WHAT ORGANISATIONS SHOULD DO
If an organisation reasonably needs more information to help it find your data or identify you, it has to ask you for the information it needs. It can then wait until it has all the necessary information before dealing with your request. When it responds to your request, the organisation should provide you with a copy of your data. It may do this electronically. If you need your data in another format, you must ask if this is possible.
You are also entitled to be told the following things:
● What it is using your data for.
● Who it is sharing your data with.
● How long it will store your data, and how it made this decision.
● Information on your rights to challenge the accuracy of your data, to have it deleted, or to object to its use.
● Your right to complain to the ICO.
● Information on where your data came from.
● Whether your data is used for profiling or automated decision making and how so.
If it has transferred your data to a third country or an international organisation and, if so, what security measures it took.
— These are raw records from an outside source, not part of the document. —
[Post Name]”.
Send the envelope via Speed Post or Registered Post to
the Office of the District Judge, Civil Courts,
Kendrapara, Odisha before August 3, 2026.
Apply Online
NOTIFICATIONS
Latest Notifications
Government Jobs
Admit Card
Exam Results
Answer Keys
WHEN CAN THE ORGANISATION SAY NO?
An organisation may refuse your subject access request if your data includes information about another individual, except where:
● the other individual has agreed to the disclosure, or
● it is reasonable to provide you with this information without the other individual’s consent.
In deciding this, the organisation will have to balance your right to access your data against the other individual’s rights regarding their own information. The organisation can also refuse your request if it is ‘manifestly unfounded or excessive’. In any case the organisation will need to tell you and justify its decision. It should also let you know about your right to complain to the ICO, or through the courts.
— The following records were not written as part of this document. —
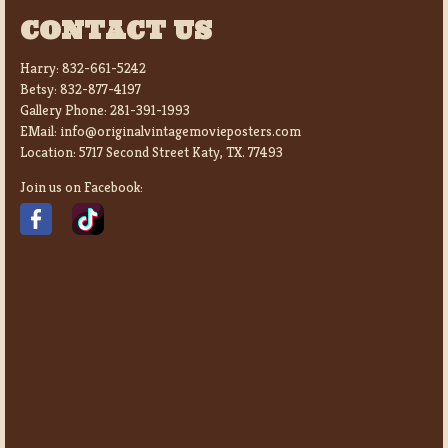
CONTACT US
Harry:
832-661-5242
Betsy:
832-877-4197
Gallery Phone:
281-391-1993
EMail:
info@originalvintagemovieposters.com
Location:
5717 Second Street Katy, TX. 77493
Join us on Facebook:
HOW LONG SHOULD THE ORGANISATION TAKE?
An organisation has one month to respond to your request. In certain circumstances it may need extra time to consider your request and can take up to an extra two months. If it is going to do this, it should let you know within one month that it needs more time and why. For more on this, see our guidance on Time Limits.
CAN THE ORGANISATION CHARGE A FEE FOR THIS?
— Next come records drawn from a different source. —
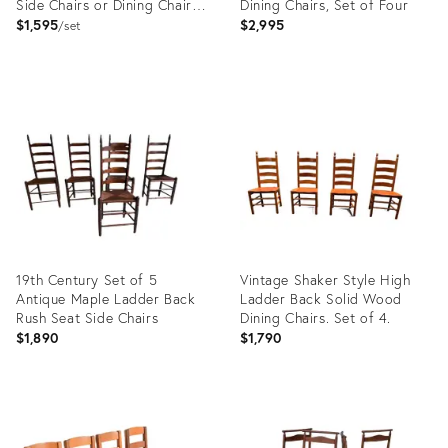
Side Chairs or Dining Chairs,
Dining Chairs, Set of Four
Pair
$1,595
$2,995
set
Product
Product
ID:
ID:
29131872
29131865
19th Century Set of 5
Vintage Shaker Style High
Antique Maple Ladder Back
Ladder Back Solid Wood
Rush Seat Side Chairs
Dining Chairs. Set of 4.
$1,890
$1,790
Product
Product
ID:
ID:
12899195
36695277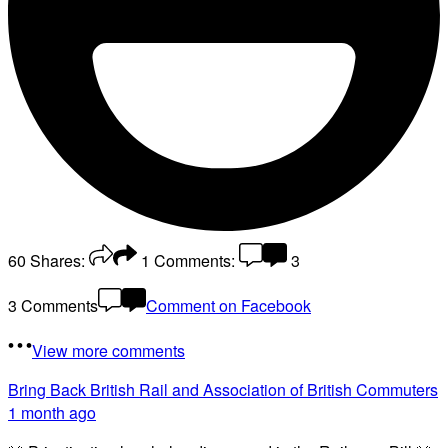
60
Shares:
1
Comments:
3
3 Comments
Comment on Facebook
View more comments
Bring Back British Rail
and Association of British Commuters
1 month ago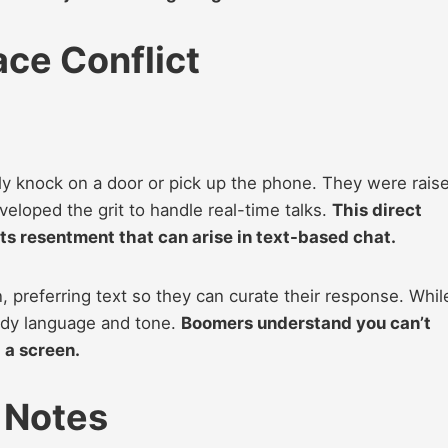
ce Conflict
 knock on a door or pick up the phone. They were rais
eloped the grit to handle real-time talks.
This direct
ts resentment that can arise in text-based chat.
, preferring text so they can curate their response. Whil
 body language and tone.
Boomers understand you can’t
 a screen.
 Notes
A copy of your personal data should be provided free. An organisation may charge for additional copies. It can only charge a fee if it thinks the request is ‘manifestly unfounded or excessive’. If so, it may ask for a reasonable fee for administrative costs associated with the request.
DISCLOSURE OF PERSONAL INFORMATION
In many circumstances we will not disclose personal data without consent. However, when we investigate a complaint, for example, we will need to share personal information with the organisation concerned and with other relevant bodies. Further information is available in our Information Charter about the factors we shall consider when deciding whether information should be disclosed.
You can also get further information on:
● agreements we have with other organisations for sharing information;
● circumstances where we can pass on personal data without consent for example, to prevent and detect crime and to produce anonymized statistics;
● our instructions to staff on how to collect, use and delete personal data; and
● how we check that the information we hold is accurate and up to date.
● Links to other websites
CHILDREN’S ONLINE PRIVACY PROTECTION
Studio 43 does not knowingly collect personal information from persons who are under 16 years of age. By agreeing to use our products or services, you represent that you are 16 years or older.
LINKS FROM OUR WEBSITES
Some pages of our websites contain external links. You are advised to verify the privacy practices of such other websites. We are not responsible for the manner of use or misuse of information made available by you at such other websites. We encourage you not to provide personal information, without assuring yourselves of the privacy practices of other websites.
CHANGES TO THIS PRIVACY NOTICE
We keep our privacy notice under regular review.